Oettingens erster Bürgermeister wird 80

Hans Raidel durfte sich anlässlich seines 80. Geburtstag ins Goldene Buch der Stadt Oettingen eintragen. Bild: Doris Dollmann
Im Alter von 29 Jahren wurde der aus Rothenburg o.d.T. kommende Hans Raidel 1970 als erster berufsmäßiger Bürgermeister in Oettingen vereidigt und war damals Schwabens jüngstes Stadtoberhaupt. Beim Empfang anlässlich seines 80. Geburtstages war er der Erste, der sich auf Seite eins des neuen Goldenen Buches der Stadt eintragen durfte.

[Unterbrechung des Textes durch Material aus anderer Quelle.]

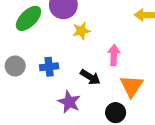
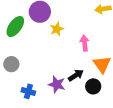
blue cross: (49, 67) -> (28, 91), moved, turned 32
black arrow: (90, 77) -> (76, 75), moved, turned -56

„Das Geheimnis des Glücks ist es, statt der Geburtstage die Höhepunkte des Lebens zu zählen", zitierte Bürgermeister Thomas Heydecker den amerikanischen Autor Mark Twain. Doch gerade das Zusammenfassen der Höhepunkte in der 20-jährigen Amtszeit Raidels sei nicht einfach gewesen, und so habe er sich für eine Zeitreise in Bildern entschieden. Angefangen von der Vereidigung 1970 bis zur Verabschiedung 1990 gab es für die geladenen Gäste, darunter MdB Ulrich Lange, MdL Wolfgang Fackler, Landrat Stefan Rößle, Kreisrätin Petra Wagner und Kreisrat Erwin Taglieber, seine Durchlaucht Fürst Albrecht zu Oettingen-Spielberg, Vertreter der Kirchen, zahlreicher Vereine, der Feuerwehr und Bildungseinrichtungen, eine von Heydecker kommentierte interessante Bilderschau.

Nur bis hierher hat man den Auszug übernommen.